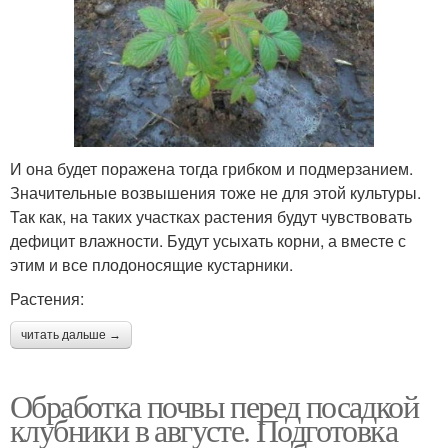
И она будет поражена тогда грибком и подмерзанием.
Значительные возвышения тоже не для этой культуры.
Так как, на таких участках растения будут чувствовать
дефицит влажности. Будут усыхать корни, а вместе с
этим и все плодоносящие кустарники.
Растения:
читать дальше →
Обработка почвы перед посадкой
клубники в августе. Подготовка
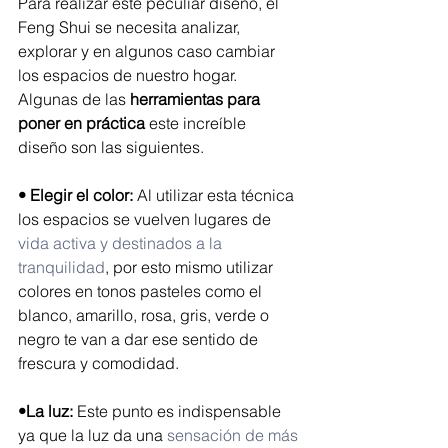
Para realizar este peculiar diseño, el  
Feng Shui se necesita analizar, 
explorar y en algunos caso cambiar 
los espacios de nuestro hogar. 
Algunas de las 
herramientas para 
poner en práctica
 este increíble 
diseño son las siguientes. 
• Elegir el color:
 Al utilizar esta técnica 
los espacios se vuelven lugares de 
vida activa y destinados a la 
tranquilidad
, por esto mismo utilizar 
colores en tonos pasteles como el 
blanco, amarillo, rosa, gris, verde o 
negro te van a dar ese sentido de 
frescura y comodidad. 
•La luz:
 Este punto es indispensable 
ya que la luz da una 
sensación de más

# # # # #

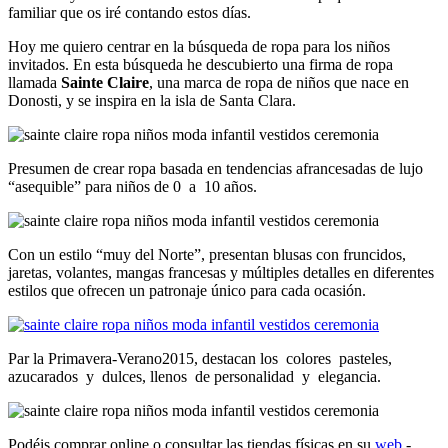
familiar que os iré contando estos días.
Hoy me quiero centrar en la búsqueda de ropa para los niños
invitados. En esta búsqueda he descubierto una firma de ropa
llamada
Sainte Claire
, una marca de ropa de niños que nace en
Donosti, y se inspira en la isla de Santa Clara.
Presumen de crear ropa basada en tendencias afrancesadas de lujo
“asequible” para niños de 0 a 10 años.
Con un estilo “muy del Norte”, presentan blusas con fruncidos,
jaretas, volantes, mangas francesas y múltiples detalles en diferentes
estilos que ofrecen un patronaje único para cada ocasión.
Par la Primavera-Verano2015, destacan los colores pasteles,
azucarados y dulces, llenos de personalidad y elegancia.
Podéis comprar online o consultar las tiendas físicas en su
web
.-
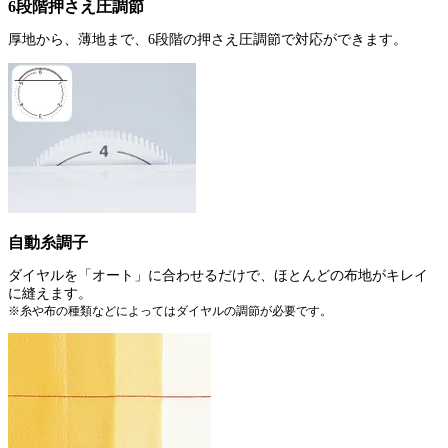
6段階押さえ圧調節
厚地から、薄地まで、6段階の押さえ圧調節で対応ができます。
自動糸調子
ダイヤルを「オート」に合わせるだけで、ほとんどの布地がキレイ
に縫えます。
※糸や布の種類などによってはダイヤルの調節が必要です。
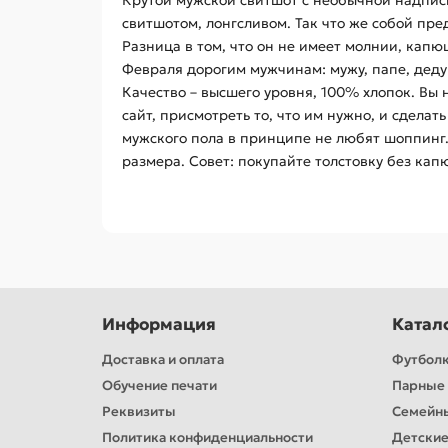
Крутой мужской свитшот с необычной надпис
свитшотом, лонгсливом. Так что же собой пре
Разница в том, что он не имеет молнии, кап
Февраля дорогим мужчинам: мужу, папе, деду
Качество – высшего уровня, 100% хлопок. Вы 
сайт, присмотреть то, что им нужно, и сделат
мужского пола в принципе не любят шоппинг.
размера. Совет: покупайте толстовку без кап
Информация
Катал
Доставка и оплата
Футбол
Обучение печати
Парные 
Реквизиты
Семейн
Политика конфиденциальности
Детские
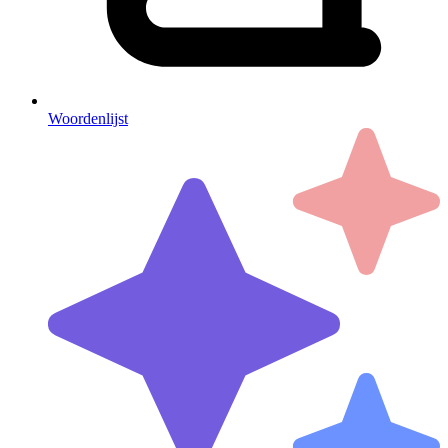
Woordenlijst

# # # # #

Problem description:
Your output should be the lines above from the one that contains "Donosti, y se" through the one that contains "Woordenlijst", word for word, with pictures left out.

Task output:
Donosti, y se inspira en la isla de Santa Clara.
Presumen de crear ropa basada en tendencias afrancesadas de lujo
“asequible” para niños de 0 a 10 años.
Con un estilo “muy del Norte”, presentan blusas con fruncidos,
jaretas, volantes, mangas francesas y múltiples detalles en diferentes
estilos que ofrecen un patronaje único para cada ocasión.
Par la Primavera-Verano2015, destacan los colores pasteles,
azucarados y dulces, llenos de personalidad y elegancia.
Podéis comprar online o consultar las tiendas físicas en su
web
.-
6段階押さえ圧調節
厚地から、薄地まで、6段階の押さえ圧調節で対応ができます。
自動糸調子
ダイヤルを「オート」に合わせるだけで、ほとんどの布地がキレイ
に縫えます。
※糸や布の種類などによってはダイヤルの調節が必要です。
Крутой мужской свитшот с необычной надпис
свитшотом, лонгсливом. Так что же собой пре
Разница в том, что он не имеет молнии, кап
Февраля дорогим мужчинам: мужу, папе, деду
Качество – высшего уровня, 100% хлопок. Вы 
сайт, присмотреть то, что им нужно, и сделат
мужского пола в принципе не любят шоппинг.
размера. Совет: покупайте толстовку без кап
Информация
Катал
Доставка и оплата
Футбол
Обучение печати
Парные 
Реквизиты
Семейн
Политика конфиденциальности
Детские
Woordenlijst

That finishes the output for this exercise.